Copy task, pictures excluded: set down exactly the lines from the one containing "has width=784, height=2576." to the end of the data below.

= = = = = = =

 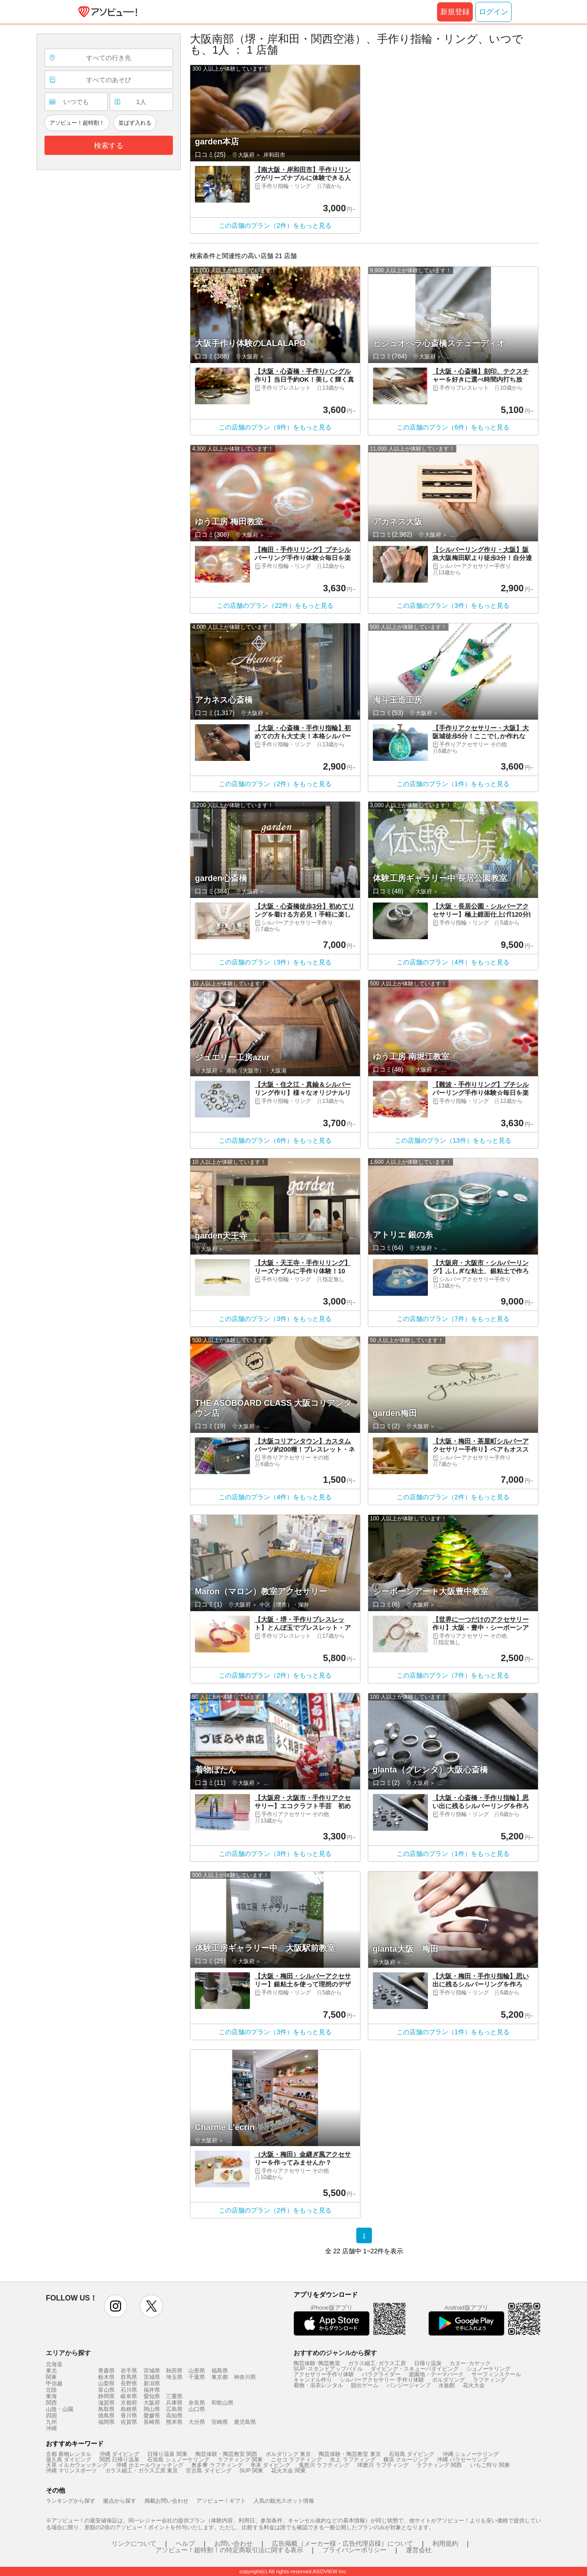 What do you see at coordinates (462, 2459) in the screenshot?
I see `沖縄 パラセーリング` at bounding box center [462, 2459].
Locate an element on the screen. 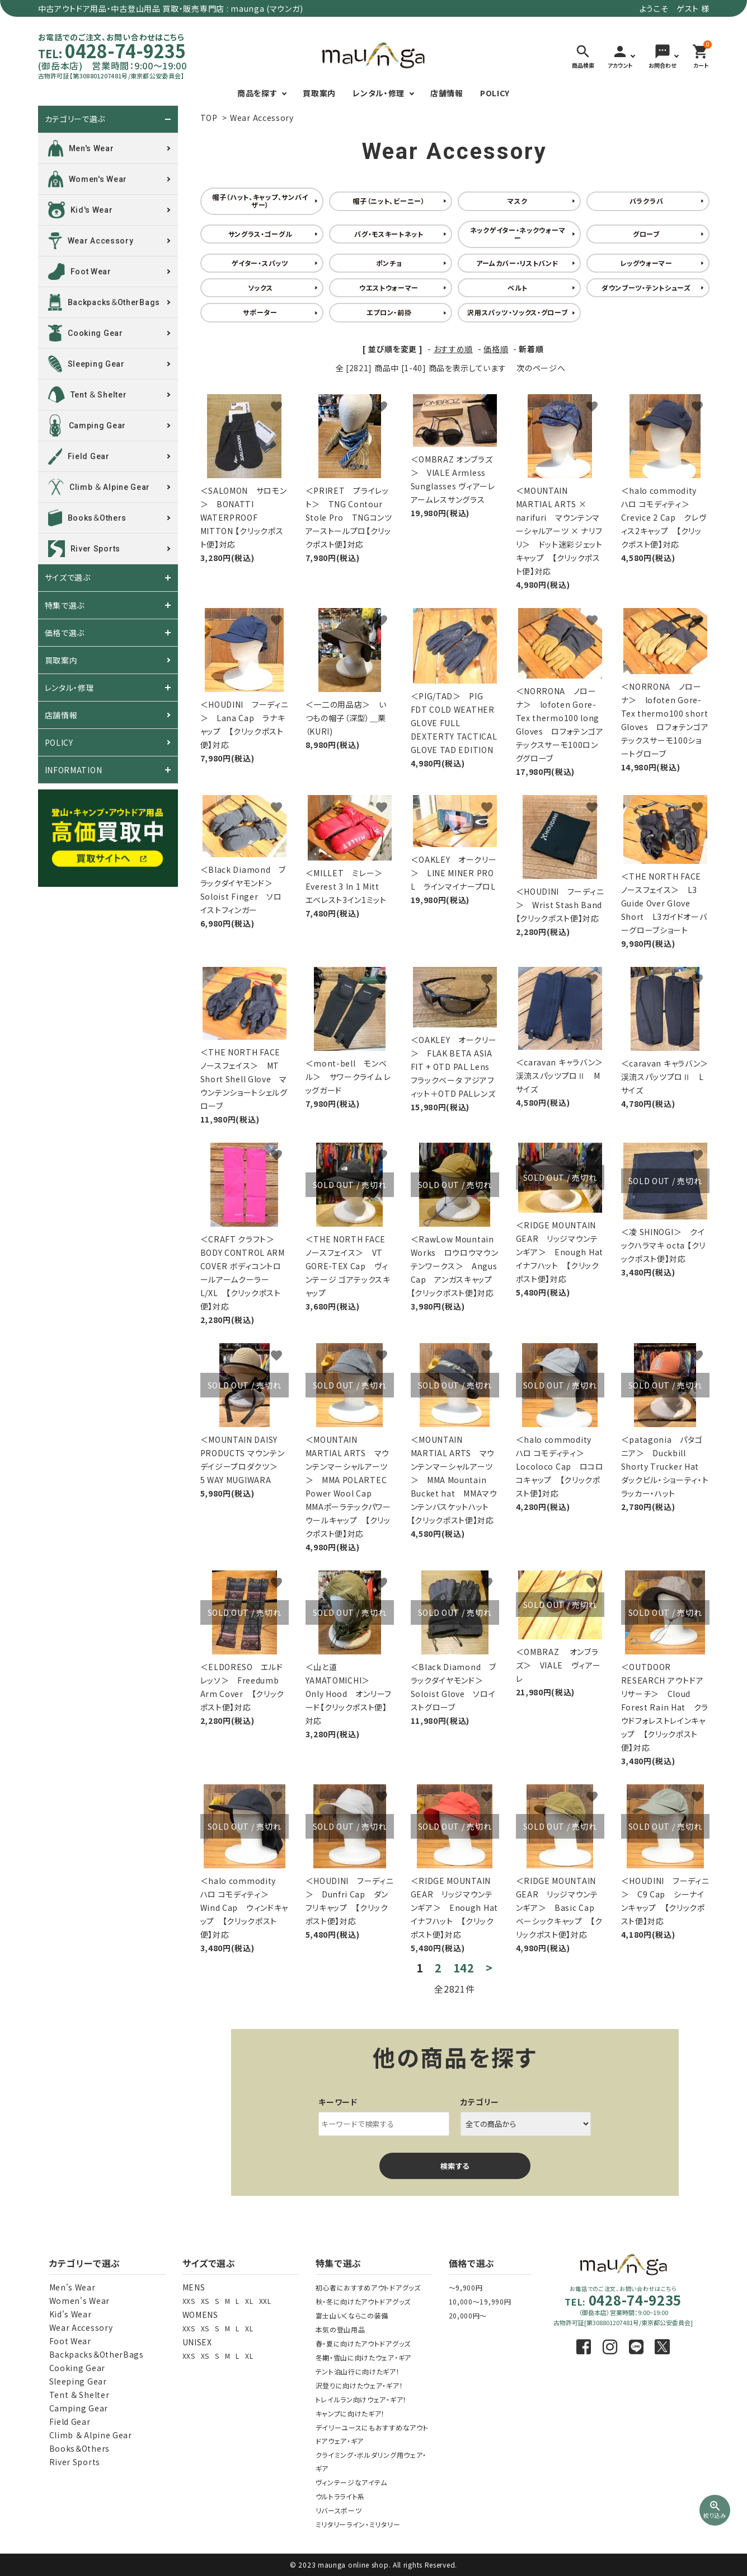 This screenshot has width=747, height=2576. マスク is located at coordinates (517, 200).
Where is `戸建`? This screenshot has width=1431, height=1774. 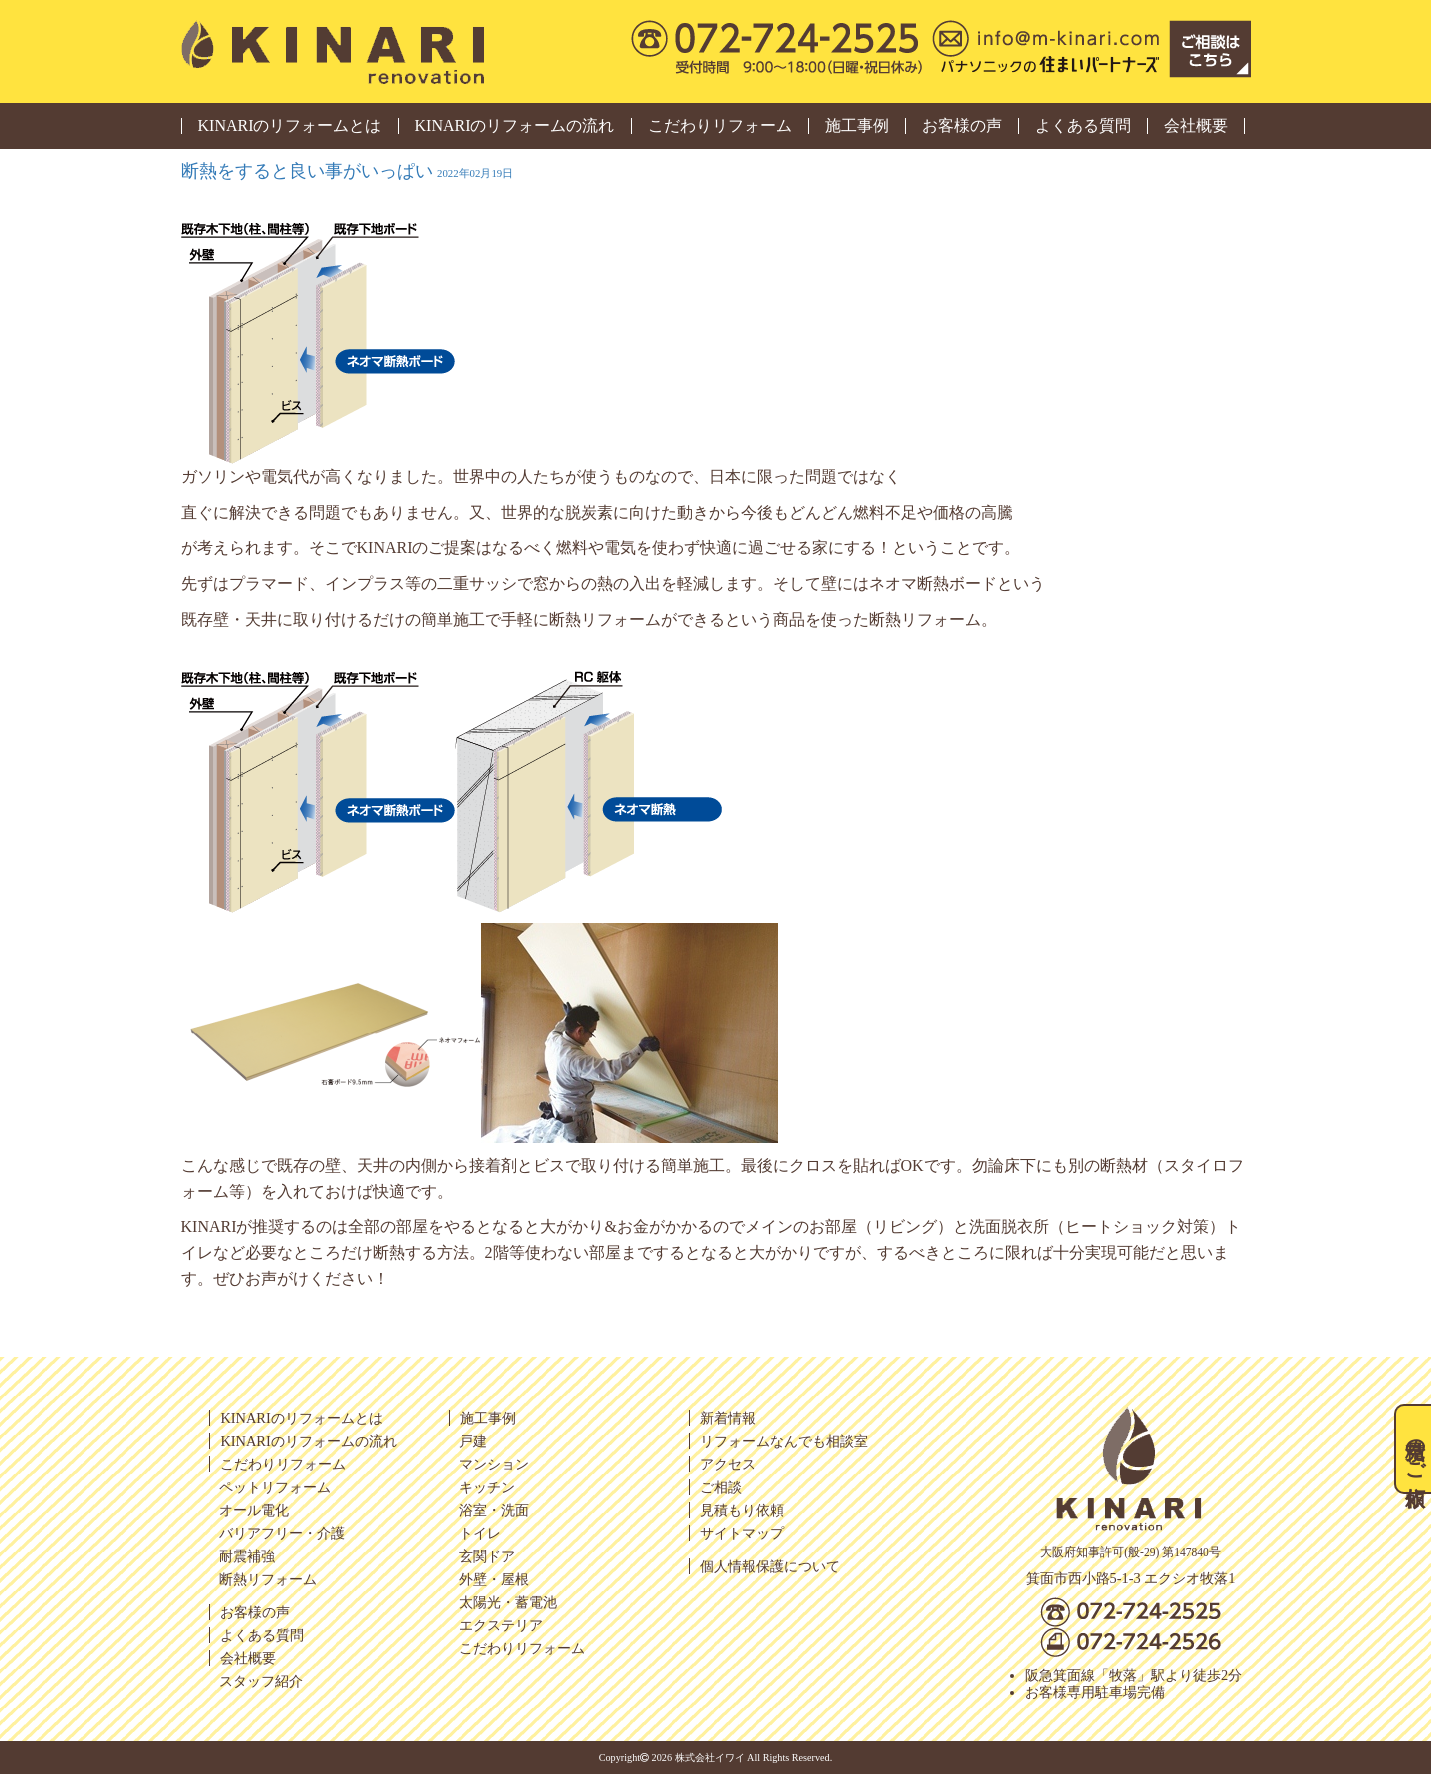
戸建 is located at coordinates (473, 1441).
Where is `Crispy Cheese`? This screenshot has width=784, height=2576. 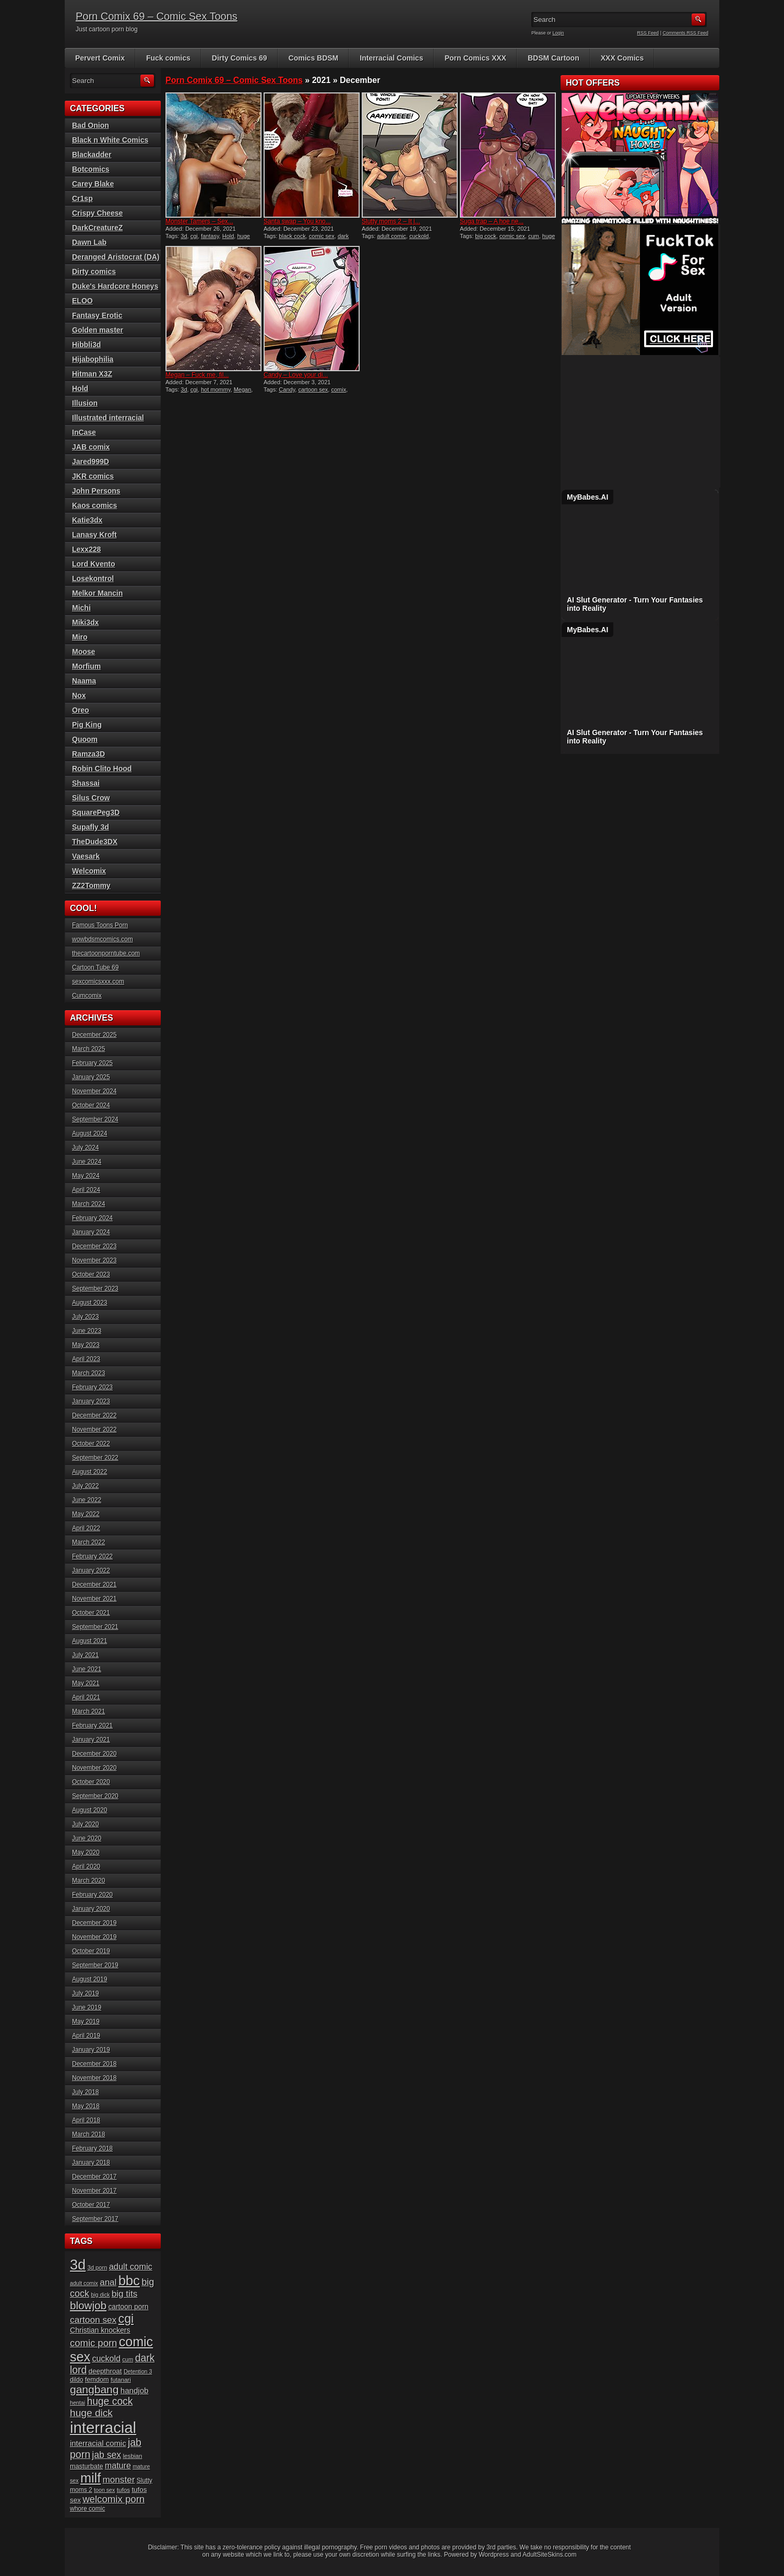
Crispy Cheese is located at coordinates (97, 213).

= = = = = = =

• _Your response_
Where is `Crispy Cheese`? This screenshot has width=784, height=2576. 
Crispy Cheese is located at coordinates (97, 213).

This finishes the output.